One online dictionary defines genius as "exceptional intellectual or creative power or other natural ability." For as long as I can remember, I have been plagued by the concept of genius and its relation to success. I do not know where the idea originated, but I held a subconscious belief that success in one's chosen field was surely and necessarily the result of some innate, from birth, type of genius. 

Ideas have consequences. I spent the better part of college agonizing over whether or not I had genius, because in my mind, I could only be mediocre without it. I entered into every project and assignment with fear, trepidation, and expectation. Would I once and for all prove myself, or be woefully inadequate? After four years of academic successes, my anxieties remained and the mere thought of more education emotionally exhausted me.

My husband and I wanted to start a family, and as the kids came (three, nineteen months apart) I wasn't so invested in thought about it. I had stepped off the treadmill, and uneasily glanced back only occasionally. Maybe my shift in thought came as a result of this distance. Maybe it was the new perspective that living in the "real world"  (though I hate that expression...) afforded me, seeing real people achieving real successes in their chosen work, and also exposure to some great resources, but I came to recognize the myth of genius. 

The life truth that I want my children to know from a young age is this: Genius isn't the key to success, or even a necessary component; it can actually be a distraction or a pitfall if overly emphasized or relied upon.  True and lasting success is ultimately the result of integrity of character, hard work, and productive methods of problem solving. 

I think that an earlier grasp of this reality would have allowed greater joy into the ventures of my younger self and dispelled the discouragement that so often haunted my steps. Such thinking also changes the mental paradigm from, "Am I good enough?" to "If anything is possible, is this good enough (i.e. a worthwhile goal)?"

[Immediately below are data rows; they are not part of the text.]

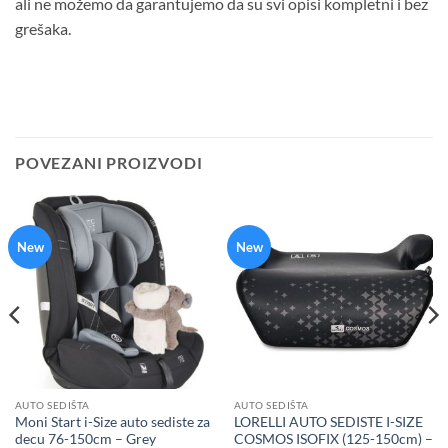
ali ne možemo da garantujemo da su svi opisi kompletni i bez
grešaka.
POVEZANI PROIZVODI
New
New
AUTO SEDIŠTA
AUTO SEDIŠTA
Moni Start i-Size auto sediste za
LORELLI AUTO SEDISTE I-SIZE
decu 76-150cm – Grey
COSMOS ISOFIX (125-150cm) –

Hopefully one day my children will read this. And hopefully, if there is some idea, some project, some goal stirring in your head and heart today, you will put aside your fears of inadequacy. Put aside the suspicions of self and and ask whether you really want to achieve that goal, and if it is worth it. If the answers are yes, go for it! 

P.S. If you are looking for some resources to help jumpstart your bid for life successes, I highly recommend this book and this book.


  1. Agree with you Mary,

    "Genius isn't key to success" and I would add 'isn't key to happiness either". In fact, how many geniuses in history have been miserable? Most. Van Ghogh for instance, and the list goes on.

    Initiative, enthusiasm, empathy and the capacity to listen would be my formula for success and happiness.

    Great reading you as always,


    1. Ana, thank you for the words of wisdom.

    2. That's exactly what I was thinking, too; genius very often seems to be a terrible burden. When I was younger, I think I, too, put a lot of stock in being exceptional, or having a natural flare for something. I would agonize over decisions, too, because if I couldn't be great at it, I wasn't sure I wanted to attempt it! Since college, I've been learning how to just "be" and be "normal"; and I have to's wonderful :).

  2. Agreed, Mary! Thank you for putting it all into words so well. You definitely have the "genius" of articulating your thoughts.